Comment le Parquet explique-t-il ce paradoxe ? (C’en est presque un Mystère, au sens biblique du terme.) Eh bien Notre Céline nous le dit : « C’est tout le problème des dérives sectaires : tous les membres n’en sont pas victimes ». Ah oui… C’est un problème ça. J’en suis sans voix. Sans plume non plus. C’est nouveau. D’autant qu’on finira par entendre Madame la procureure dire : « l’objectif c’est la captation des esprits et des vocations et d’étouffer la dissidence ». Mais visiblement cet objectif ne s’appliquerait qu’à cinq personnes sur des centaines. Pour les autres l’objectif serait différent alors ?
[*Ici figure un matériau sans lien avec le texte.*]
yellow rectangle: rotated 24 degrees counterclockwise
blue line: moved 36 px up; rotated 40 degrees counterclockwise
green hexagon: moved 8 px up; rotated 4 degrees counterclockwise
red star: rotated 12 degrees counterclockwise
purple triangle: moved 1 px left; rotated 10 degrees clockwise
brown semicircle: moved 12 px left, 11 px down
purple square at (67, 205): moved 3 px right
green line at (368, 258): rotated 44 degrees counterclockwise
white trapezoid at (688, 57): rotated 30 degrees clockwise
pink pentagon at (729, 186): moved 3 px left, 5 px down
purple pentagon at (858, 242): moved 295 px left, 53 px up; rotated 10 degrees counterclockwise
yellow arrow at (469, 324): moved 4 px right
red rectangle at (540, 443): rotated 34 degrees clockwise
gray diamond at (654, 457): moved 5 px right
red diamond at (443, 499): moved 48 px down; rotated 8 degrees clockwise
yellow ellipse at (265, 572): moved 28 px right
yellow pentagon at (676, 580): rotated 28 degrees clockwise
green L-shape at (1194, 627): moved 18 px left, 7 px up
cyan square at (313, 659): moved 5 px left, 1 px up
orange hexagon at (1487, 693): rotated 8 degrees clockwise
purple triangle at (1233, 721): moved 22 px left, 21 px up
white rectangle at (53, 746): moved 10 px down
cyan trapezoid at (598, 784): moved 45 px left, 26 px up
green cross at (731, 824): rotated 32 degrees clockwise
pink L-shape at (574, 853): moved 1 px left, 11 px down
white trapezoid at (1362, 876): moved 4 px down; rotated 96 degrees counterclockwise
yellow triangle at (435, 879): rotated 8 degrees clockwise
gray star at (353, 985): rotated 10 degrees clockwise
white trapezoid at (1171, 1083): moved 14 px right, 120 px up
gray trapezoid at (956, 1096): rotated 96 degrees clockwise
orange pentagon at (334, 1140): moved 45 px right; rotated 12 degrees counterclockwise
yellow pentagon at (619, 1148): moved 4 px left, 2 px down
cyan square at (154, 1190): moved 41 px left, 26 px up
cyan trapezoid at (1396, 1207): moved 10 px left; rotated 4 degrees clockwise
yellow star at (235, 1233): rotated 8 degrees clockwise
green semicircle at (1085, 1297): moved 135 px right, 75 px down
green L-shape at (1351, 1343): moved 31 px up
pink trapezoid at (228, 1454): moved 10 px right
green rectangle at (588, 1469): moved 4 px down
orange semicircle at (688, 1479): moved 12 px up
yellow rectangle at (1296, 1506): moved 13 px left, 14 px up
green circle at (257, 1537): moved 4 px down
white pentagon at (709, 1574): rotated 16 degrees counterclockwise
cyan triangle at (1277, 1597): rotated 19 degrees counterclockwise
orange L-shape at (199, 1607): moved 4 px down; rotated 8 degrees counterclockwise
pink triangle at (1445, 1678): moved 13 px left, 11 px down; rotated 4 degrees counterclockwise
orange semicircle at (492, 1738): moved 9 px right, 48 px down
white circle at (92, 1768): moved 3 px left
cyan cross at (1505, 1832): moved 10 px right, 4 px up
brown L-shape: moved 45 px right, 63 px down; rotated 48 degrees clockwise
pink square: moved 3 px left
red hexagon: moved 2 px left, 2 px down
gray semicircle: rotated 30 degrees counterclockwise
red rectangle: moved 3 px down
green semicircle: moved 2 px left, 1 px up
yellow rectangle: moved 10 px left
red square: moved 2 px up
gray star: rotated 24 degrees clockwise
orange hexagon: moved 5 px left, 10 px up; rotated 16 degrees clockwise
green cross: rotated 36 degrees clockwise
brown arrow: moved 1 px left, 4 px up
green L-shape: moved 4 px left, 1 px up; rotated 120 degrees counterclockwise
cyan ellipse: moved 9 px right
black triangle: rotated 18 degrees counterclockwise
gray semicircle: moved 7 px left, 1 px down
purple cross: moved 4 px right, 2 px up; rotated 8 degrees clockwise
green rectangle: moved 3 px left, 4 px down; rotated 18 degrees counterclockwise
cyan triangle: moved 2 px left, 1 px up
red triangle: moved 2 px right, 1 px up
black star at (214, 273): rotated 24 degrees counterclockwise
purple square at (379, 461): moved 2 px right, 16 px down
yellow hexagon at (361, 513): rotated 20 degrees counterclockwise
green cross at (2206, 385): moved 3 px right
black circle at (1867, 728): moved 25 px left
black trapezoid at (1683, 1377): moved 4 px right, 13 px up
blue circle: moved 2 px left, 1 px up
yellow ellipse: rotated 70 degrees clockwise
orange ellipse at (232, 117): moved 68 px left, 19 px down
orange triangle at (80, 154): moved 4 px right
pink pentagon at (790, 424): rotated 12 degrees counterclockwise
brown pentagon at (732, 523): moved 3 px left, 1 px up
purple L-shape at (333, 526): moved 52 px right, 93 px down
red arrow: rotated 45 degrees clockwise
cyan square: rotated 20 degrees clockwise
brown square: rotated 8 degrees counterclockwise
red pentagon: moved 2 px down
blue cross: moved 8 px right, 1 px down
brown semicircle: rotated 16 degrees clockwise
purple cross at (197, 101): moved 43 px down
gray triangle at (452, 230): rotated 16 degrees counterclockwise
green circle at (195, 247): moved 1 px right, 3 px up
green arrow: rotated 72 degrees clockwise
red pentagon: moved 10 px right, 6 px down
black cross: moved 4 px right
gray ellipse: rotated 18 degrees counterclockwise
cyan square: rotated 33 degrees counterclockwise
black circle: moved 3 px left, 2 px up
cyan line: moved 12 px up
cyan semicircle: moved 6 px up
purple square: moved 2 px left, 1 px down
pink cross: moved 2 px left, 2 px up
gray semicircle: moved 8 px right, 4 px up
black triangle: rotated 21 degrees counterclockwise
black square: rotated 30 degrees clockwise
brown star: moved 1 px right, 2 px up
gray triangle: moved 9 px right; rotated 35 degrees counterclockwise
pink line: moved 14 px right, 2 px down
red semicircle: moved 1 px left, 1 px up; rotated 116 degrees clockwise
Ceci dit « captation des esprits », c’est mal dit, mais tout prosélytisme procède d’une forme de volonté de captation des esprits, au moins de leur attention, même si c’est pour les aider à être plus libres (ce dont témoignent les « non-victimes »). Et là encore, publicitaires, tenez-le-vous pour dit, la captation des esprits serait un délit ! « Captation des vocations » pour sûr. Tout séminaire catholique cherche à capter des vocations. C’est-à-dire à discerner qui peut avoir la vocation et à l’encourager à rejoindre les rangs. Quant à « étouffer la dissidence », je rappelle humblement à Madame la Procureure qu’il n’existe pas de « droit à la dissidence » au sein d’un ordre religieux, comme l’a d’ailleurs dit la Cour Européenne des Droits de l’Homme. La manière d’exercer son droit à la dissidence est le droit de quitter la communauté, mais « Le principe d’autonomie interdit à l’État d’obliger une communauté religieuse d’admettre en son sein de nouveaux membres ou d’en exclure d’autres » (arrêt Sviato-Mykhaïlivska Parafiya c. Ukraine, 14 juin 2007). Ici, chacun des cinq plaignants a librement pu exercer son droit à la dissidence, en quittant la communauté. La messe est dite.
Honnissons, mais ne soyons pas sectaires
Tout cela est bien tiré par les cheveux (c’est le pourquoi de la tonsure des moines, peut-être). Certes, conservons notre droit à honnir les catholiques si bon nous semble (dans les limites de la liberté d’expression). Honnissons, critiquons, disons tout le mal qu’on en pense (vous n’êtes pas obligés, bien sûr, c’est au choix). Mais de grâce, ne nous faisons pas plus sectaires que les sectaires. Ne faisons pas de l’État, ou des juges, le Léviathan chargé de dire aux gens quelle intensité d’engagement religieux nous devons avoir.
Alors concluons ici simplement : Si le juge devait suivre les réquisitions inanes de la procureure, ne serait-ce qu’en partie, cela apporterait peut-être un peu de satisfaction aux personnes ayant portées leurs souffrances devant le Tribunal correctionnel (encore que la vengeance soit rarement source de grandes satisfactions), mais ce serait un triste jour pour la liberté de conscience, de religion et d’association.